Retinoic acid, a substance formed from the metabolism of vitamin A, is being investigated as a potential treatment for Cushing’s disease by multiple researchers worldwide.

How retinoic acid works

Cushing’s disease symptoms occur due to hypercortisolism — prolonged abnormally high levels of the hormone cortisol. This is caused by a tumor in the pituitary gland, which stimulates the excessive production of adrenocorticotropic hormone (ACTH). ACTH triggers the production and release of cortisol from the adrenal gland.

Retinoic acid is believed to play multiple roles in both lowering cortisol levels and potentially reducing the size of the tumor. It can inhibit the action of AP-1 and Nur77, two proteins that are involved in the production and release of ACTH from the pituitary gland.

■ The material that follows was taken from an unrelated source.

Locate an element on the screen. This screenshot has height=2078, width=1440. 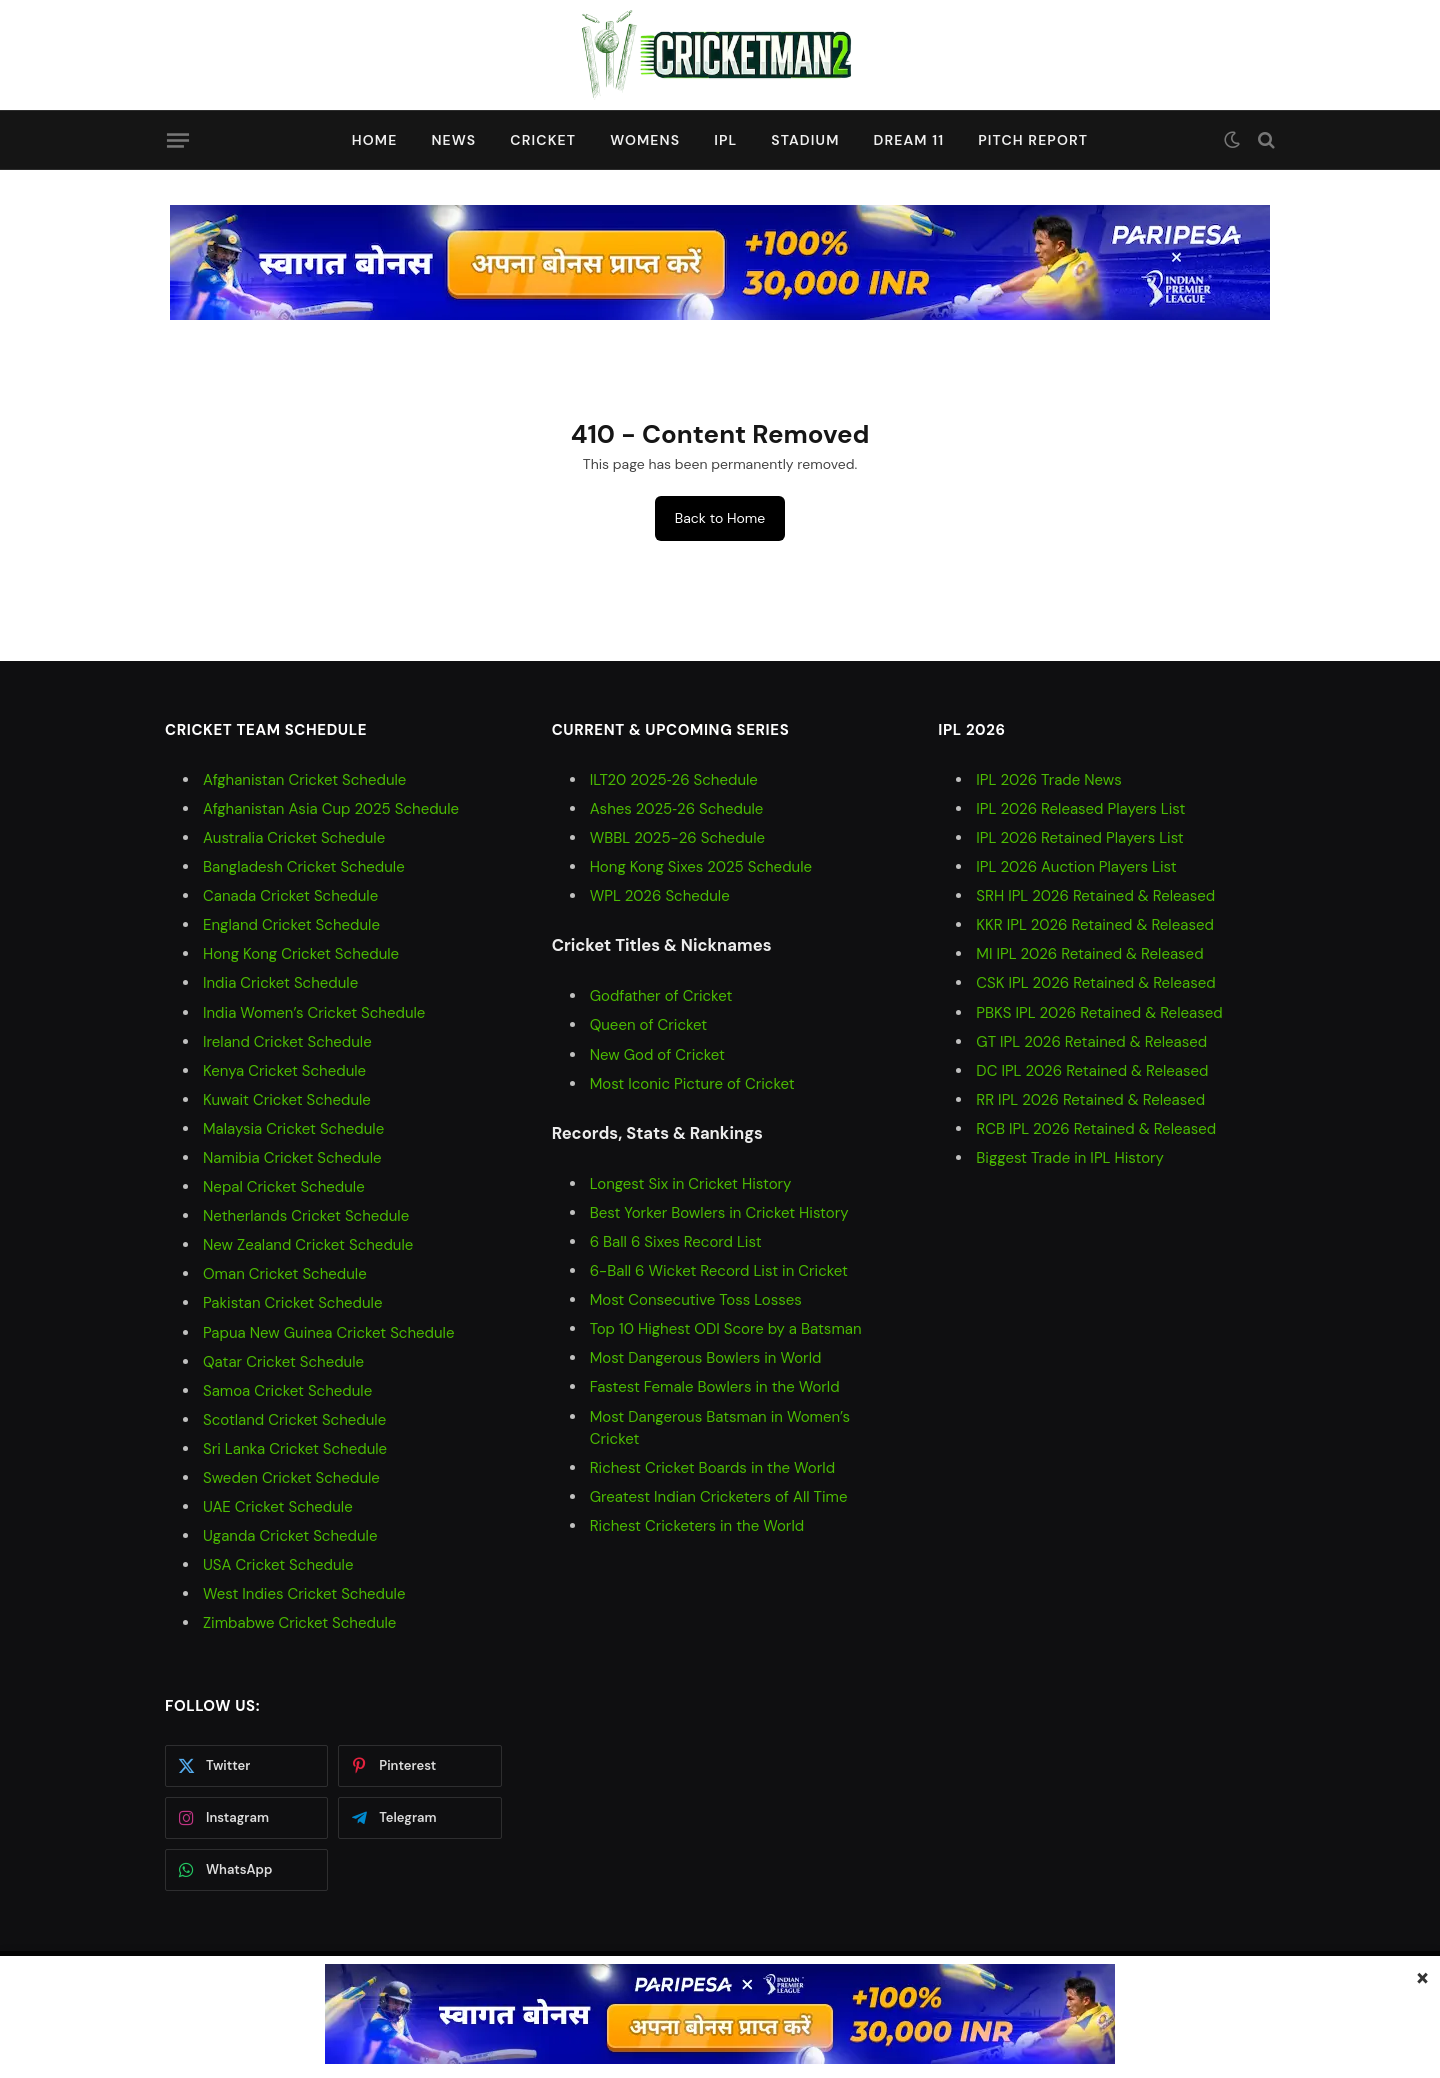
Home is located at coordinates (375, 140).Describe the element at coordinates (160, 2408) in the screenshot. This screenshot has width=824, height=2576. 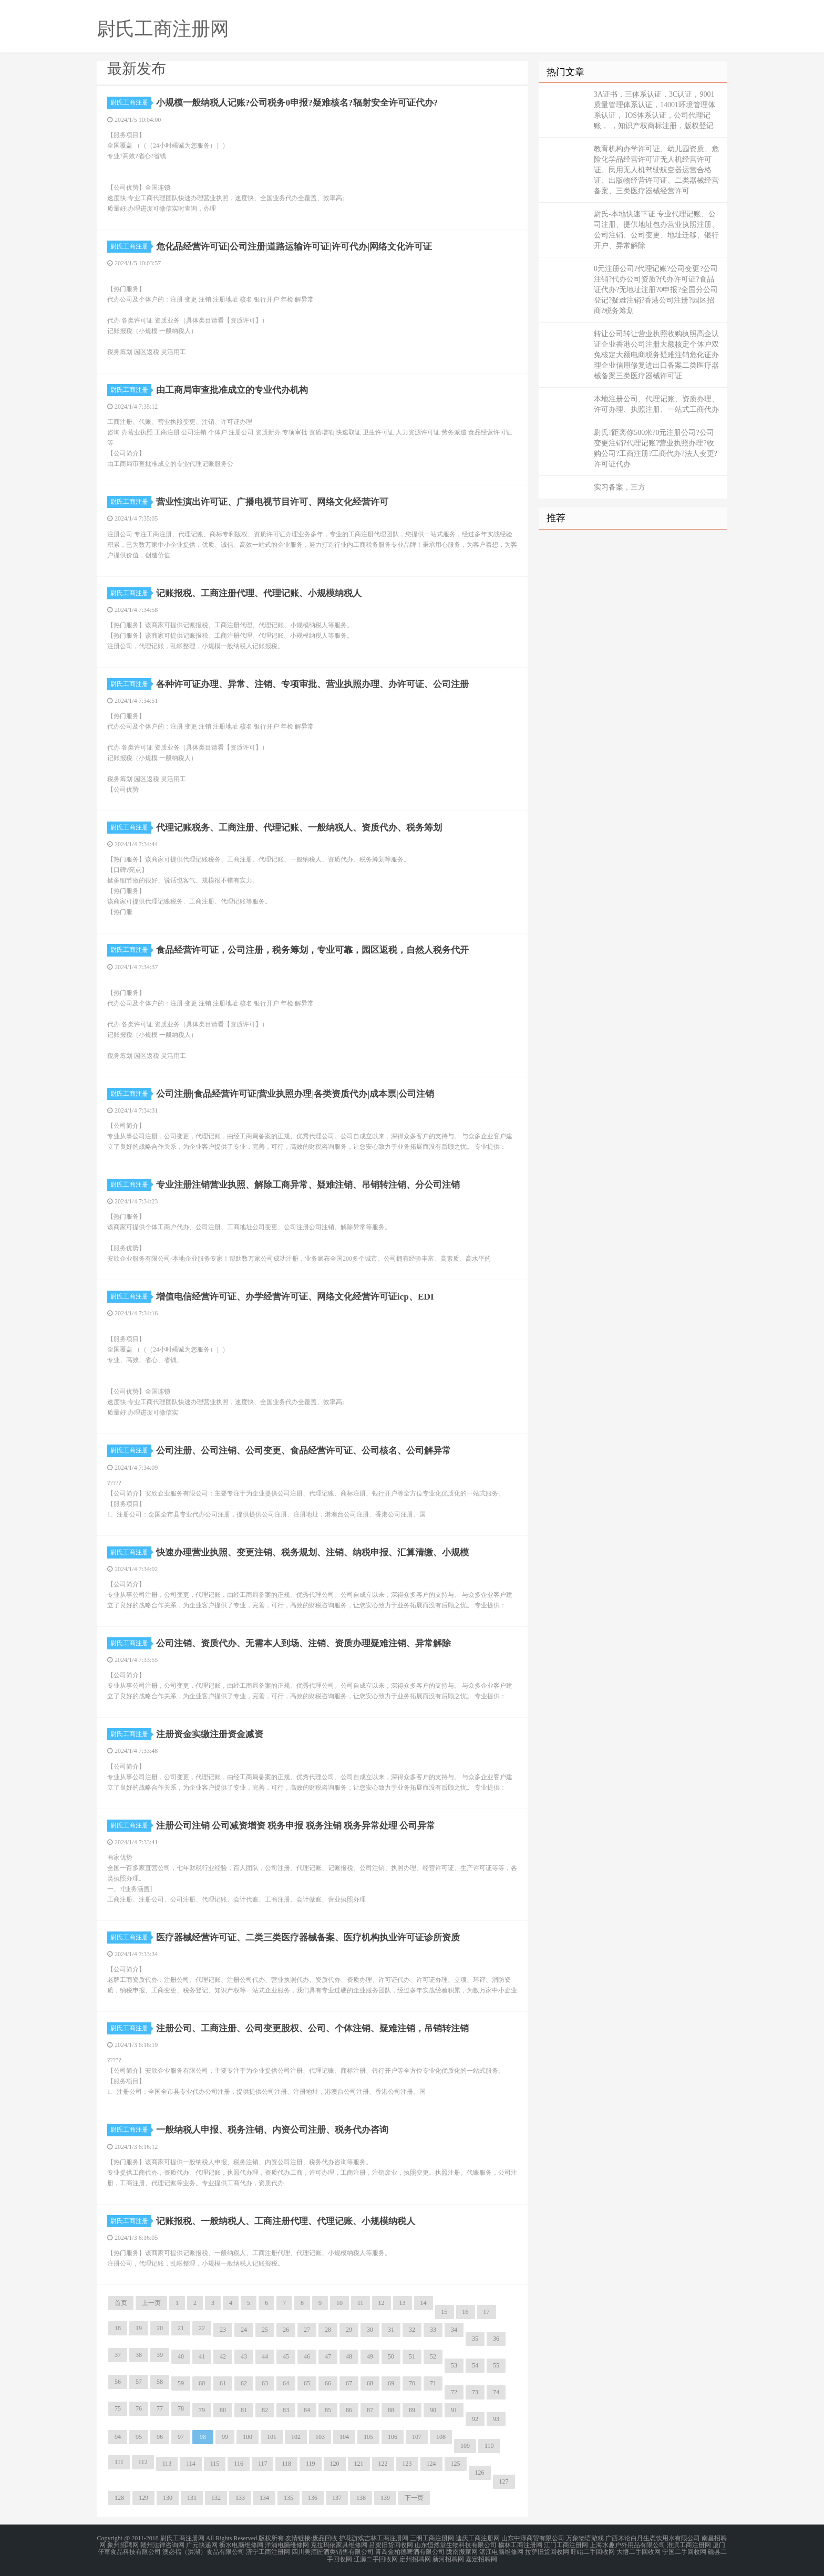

By blocking these proteins, retinoic acid can reduce the levels of ACTH, which in turn lowers cortisol levels.

Retinoic acid in clinical trials

A preclinical trial carried out in dogs with Cushing’s disease compared the effect of retinoic acid to Nizoral (ketoconazole). The results, published in the scientific journal Endocrinology, demonstrated that retinoic acid achieved a significant reduction in cortisol levels compared to Nizoral. Also, the size of the pituitary tumor was significantly reduced by the end of a 180-day treatment period.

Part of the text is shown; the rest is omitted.